More than 1 million senior homeowners have now taken out reverse mortgages. There’s a good chance you might, too, once you reach age 62. But the question of how to use the money from the loan is just as important as the question of whether or not to get the loan in the first place.
A laundry list of celebrity spokespeople have tried to explain how these “backwards” loans work. Here’s how the most recent one -- gravelly voiced actor Tom Selleck -- explains it in a commercial for a reverse lender: “A reverse mortgage loan is a simple idea really -- you turn your home’s equity into cash and you pay it back when you leave the house.”
Reverse mortgages are making a comeback from their hottest years in 2007, ‘08 and ’09, when more than 100,000 loans were made every year. According to the National Reverse Mortgage Lenders Association (NRMLA), 45,000 of these home equity conversion mortgages have been recorded so far in fiscal 2017, most of them through the Federal Housing Administration.
That tips the total to over 1 million since the first ones were originated back in 1990. There’s a good bit of equity to tap, too: NRMLA puts total equity for homeowners 62 and older at $6.3 trillion as of the first quarter of this year.
How much can you get with this type of loan? It depends on a number of factors, but it could be as much as 50 percent of the built-up equity in your home.
What to do with the money? You could always take it to Vegas and bet it all on red. But there are a lot of better ways to use the proceeds. NRMLA recently devoted an issue of its magazine, Reverse Mortgage, to the topic. They advertised 25 ways to use your home equity, with a few extra ideas thrown in for good measure.
NRMLA members were asked by the magazine how their clients put their money to use. Many of the answers are pretty obvious: Pay down debt, replace a salary, pay off a first mortgage, send a grandchild to college. But others are pretty clever.

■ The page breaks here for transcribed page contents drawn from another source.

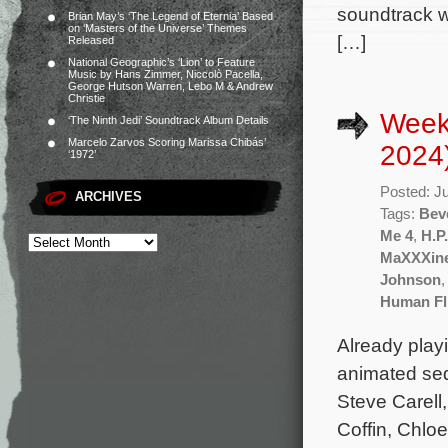
soundtrack wi
Brian May’s ‘The Legend of Eternia’ Based
on ‘Masters of the Universe’ Themes
[…]
Released
National Geographic’s ‘Lion’ to Feature
Music by Hans Zimmer, Niccolò Pacella,
George Hutson Warren, Lebo M & Andrew
Christie
Weekl
‘The Ninth Jedi’ Soundtrack Album Details
Marcelo Zarvos Scoring Marissa Chibás’
2024
‘1972’
Posted: J
ARCHIVES
Tags:
Beve
Me 4
,
H.P
MaXXXin
Johnson
Human Fl
Already play
animated seq
Steve Carell,
Coffin, Chlo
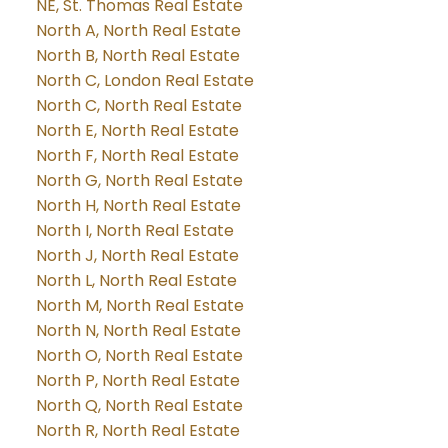
NE, St. Thomas Real Estate
North A, North Real Estate
North B, North Real Estate
North C, London Real Estate
North C, North Real Estate
North E, North Real Estate
North F, North Real Estate
North G, North Real Estate
North H, North Real Estate
North I, North Real Estate
North J, North Real Estate
North L, North Real Estate
North M, North Real Estate
North N, North Real Estate
North O, North Real Estate
North P, North Real Estate
North Q, North Real Estate
North R, North Real Estate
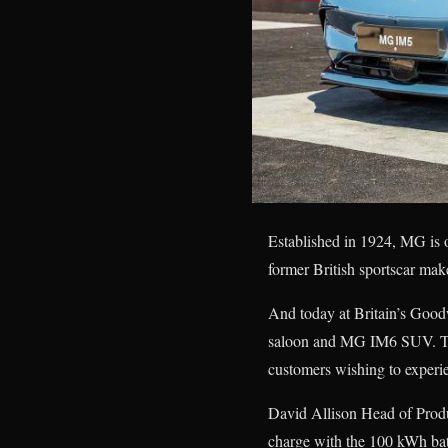
Established in 1924, MG is 
former British sportscar make
And today at Britain’s Goo
saloon and MG IM6 SUV. Th
customers wishing to experi
David Allison Head of Prod
charge with the 100 kWh batt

One of the biggest fears about reverses is that they are just another way for the bank to repossess your house. Or as Selleck puts it, “Like you, I thought that reverse mortgages had to have some kind of catch -- just a way for banks to get your house. Right?”
They’re not, as the commercial assures. But in fact, foreclosures are possible with reverse mortgages if the owner-borrower doesn’t maintain the property or pay the taxes and insurance. So one use for the money is to create a set-aside fund to pay the taxes and insurance.
“One of the heaviest burdens for older homeowners is paying property taxes and insurance,” notes Jon Maiolatesi, a loan officer with 1st Financial Reverse Mortgages in Michigan. He describes an older couple living on Social Security: “The monthly budget was tight, but they made it work from month to month. However, twice a year when the property tax and insurance bills arrived, there was often not enough in the checking account to cover them.”
When the couple pursued a reverse mortgage, they found they could arrange for a Life Expectancy Set-Aside (LESA) to pay the taxes and insurance. Funding the LESA does reduce the balance of funds available to you immediately, but it also prevents foreclosure.
Here’s another smart idea: People who take out reverse mortgages generally want to stay in the house a long time, since they have to repay the loan once they move out (or once the home is no longer their principal residence). So why not use the proceeds to redesign your living space to make it responsive to your needs as you age?
Pete Mendenhall, a sales director at Liberty Home Equity Solutions in Coppell, Texas, tells of a widow whose home needed a lot of repairs, even before it could be retrofitted for things like grab-bars and wider doorways.
“Universal design updates allowed (the client) to live more comfortably, with increased wheelchair mobility, and to age in place with dignity. Universal design and other types of upgrades would also help with resale value when the time comes.”
Proceeds can also be used to build living space for an aging parent or a caretaker. You can even use the money to buy a new home.
Dennis Loxton, a sales manager with Liberty in Fort Wayne, Indiana, says one of his borrowers used her equity to do what’s called a “HECM for Purchase.” The borrower used a Home Equity Conversion Mortgage (HECM) on the new home to provide 50 percent of its purchase price. The balance was paid in cash from the proceeds of the sale of her existing house plus other assets, so there were “no monthly repayments thereafter,” said Loxton.
-- Freelance writer Mark Fogarty contributed to this report.